La famille des x87 continuera d’exister pendant plusieurs années (avec les 80187, 80287 et 80387), avant d’intégrer définitivement le processeur à partir des 80486… si l’on met de côté la version « SX » de ce processeur, mais c’est une autre histoire sur laquelle nous aurons l’occasion de revenir.
En 1979, le 8088 pointe le bout de son nez. Contrairement à ce que la numérotation laisse penser, il est moins performant que son prédécesseur. Il est basé sur l'Intel 8086, mais avec un bus externe sur 8 bits seulement au lieu de 16 bits. Le 8088 a acquis ses lettres de noblesse en s’installant dans le premier IBM PC en 1981.
Pas de changement sur les caractéristiques techniques : 29 000 transistors et 3 000 nm en finesse de gravure.
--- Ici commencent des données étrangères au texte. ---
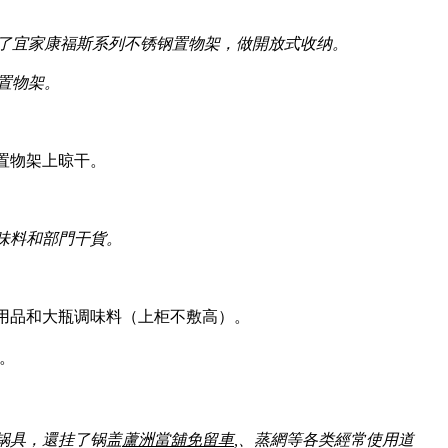
了宜家康福斯系列不锈钢置物架，做開放式收纳。
置物架。
置物架上晾干。
味料和部門干貨。
用品和大瓶调味料（上柜不敷高）。
利。
锅具，還挂了锅盖
蘆洲當舖免留車
,、蒸網等各类經常使用道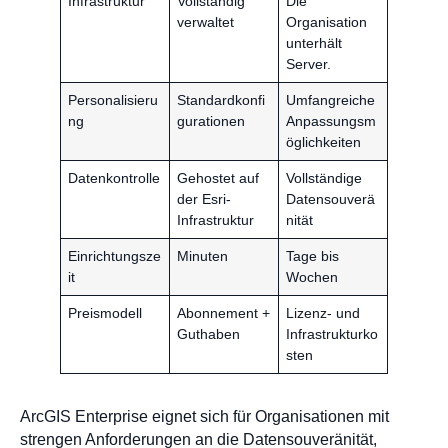
Infrastruktur
Vollständig
Die
verwaltet
Organisation
unterhält
Server.
Personalisieru
Standardkonfi
Umfangreiche
ng
gurationen
Anpassungsm
öglichkeiten
Datenkontrolle
Gehostet auf
Vollständige
der Esri-
Datensouverä
Infrastruktur
nität
Einrichtungsze
Minuten
Tage bis
it
Wochen
Preismodell
Abonnement +
Lizenz- und
Guthaben
Infrastrukturko
sten
ArcGIS Enterprise eignet sich für Organisationen mit
strengen Anforderungen an die Datensouveränität,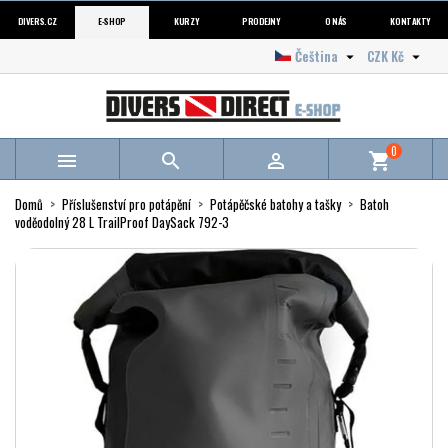
DIVERS.CZ
E-SHOP
KURZY
PRODEJNY
O NÁS
KONTAKTY
Čeština
CZK Kč


0



shopping_cart
Domů
Příslušenství pro potápění
Potápěčské batohy a tašky
Batoh
voděodolný 28 L TrailProof DaySack 792-3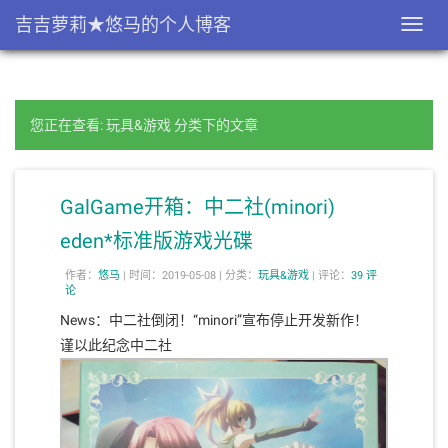
吉吉萝莉★悠马的个人博客
Toggl
navig
您正在查看: 玩具&游戏 分类下的文章
GalGame开箱：中二社(minori)
eden*标准版游戏光碟
作者：
悠马
|
时间：2019-05-08 |
分类：
玩具&游戏
|
评论：
39 评
论
News：中二社倒闭！“minori”宣布停止开发新作！
谨以此纪念中二社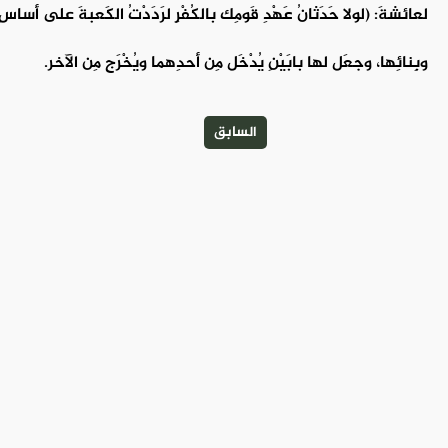
لعائشةَ: (لولا حَدَثانُ عَهْدِ قَومِك بالكُفْرِ لرَدَدْتُ الكَعبةَ على أساسِ
وبِنائِها، وجعَل لها بابَيْنِ يُدْخَل مِن أحدِهما ويُخْرَج مِن الآخر.
السابق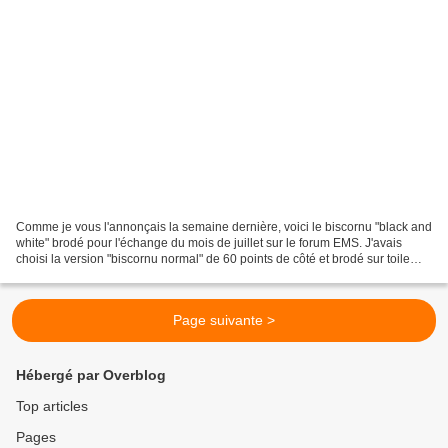
Comme je vous l'annonçais la semaine dernière, voici le biscornu "black and
white" brodé pour l'échange du mois de juillet sur le forum EMS. J'avais
choisi la version "biscornu normal" de 60 points de côté et brodé sur toile
Aïda 7 points/cm. Dans un...
Page suivante >
Hébergé par Overblog
Top articles
Pages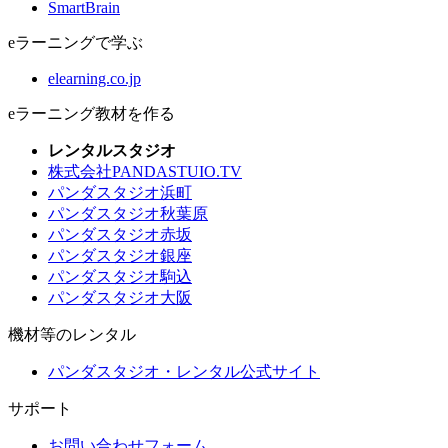
SmartBrain
eラーニングで学ぶ
elearning.co.jp
eラーニング教材を作る
レンタルスタジオ
株式会社PANDASTUIO.TV
パンダスタジオ浜町
パンダスタジオ秋葉原
パンダスタジオ赤坂
パンダスタジオ銀座
パンダスタジオ駒込
パンダスタジオ大阪
機材等のレンタル
パンダスタジオ・レンタル公式サイト
サポート
お問い合わせフォーム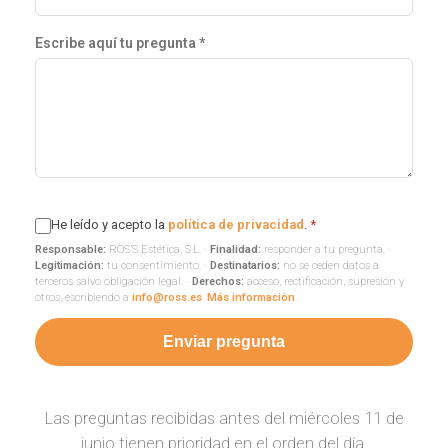
Escribe aquí tu pregunta *
He leído y acepto la
política de privacidad
.
*
Responsable:
RÖS’S Estética, S.L. ·
Finalidad:
responder a tu pregunta. ·
Legitimación:
tu consentimiento. ·
Destinatarios:
no se ceden datos a
terceros salvo obligación legal. ·
Derechos:
acceso, rectificación, supresión y
otros, escribiendo a
info@ross.es
.
Más información
.
Enviar pregunta
Las preguntas recibidas antes del miércoles 11 de
junio tienen prioridad en el orden del día.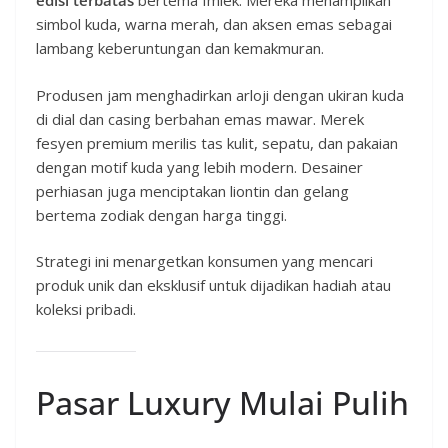
edisi terbatas
bertema Imlek. Mereka menampilkan
simbol kuda, warna merah, dan aksen emas sebagai
lambang keberuntungan dan kemakmuran.
Produsen jam menghadirkan arloji dengan ukiran kuda
di dial dan casing berbahan emas mawar. Merek
fesyen premium merilis tas kulit, sepatu, dan pakaian
dengan motif kuda yang lebih modern. Desainer
perhiasan juga menciptakan liontin dan gelang
bertema zodiak dengan harga tinggi.
Strategi ini menargetkan konsumen yang mencari
produk unik dan eksklusif untuk dijadikan hadiah atau
koleksi pribadi.
Pasar Luxury Mulai Pulih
La fréquence pouvait être un peu plus élevée, jusqu’à 16 MHz a priori.
Voici les 186 et 286, premiers clones AMD du 8086
Il faudra ensuite attendre 1982 – soit 10 ans seulement après le 4004 – pour voir arriver coup sur coup les 80186 et 80286, aussi simplement appelés 186 et 286. La seconde puce est largement plus connue que la première, mais les deux ont bel et bien existé.
Le 186 – une « simple » évolution du 8086 avec 55 000 transistors et une finesse de gravure de 3 000 nm – est presque un processeur mort-né à cause du 286 sorti la même année et bien plus performant. Si on retrouve quelques ordinateurs avec un 186, cette puce était davantage destinée à l’intégration. Signalons aussi le 80188 qui est au 8088 ce que le 80186 est au 8086 (vous suivez ?).
Terminons cette première partie avec le 80286, dont le développement a débuté en 1978, l’année du lancement du 8086. Alors que le 80186 est présenté comme une mise à jour du 8086, le 80286 « reconceptualisait considérablement les possibilités du microprocesseur pour l’informatique personnelle », selon les propres termes d’Intel.
Intel (80)286. Crédits : Intel
Ce processeur intègre 134 000 transistors, la finesse de gravure est divisée par deux avec 1,5 µm ou 1 500 nm et la vitesse pouvait atteindre 12 MHz (AMD et Harris ont par la suite proposé des 286 jusqu’à 25 MHz). En dix ans, le nombre de transistors a été multiplié par près de 60, tandis que la finesse de gravure a été divisée par presque 7. Ce n’était pas la seule révolution du 286 : il était capable d’adresser 16 Mo de mémoire, contre 1 Mo maximum pour les précédentes générations.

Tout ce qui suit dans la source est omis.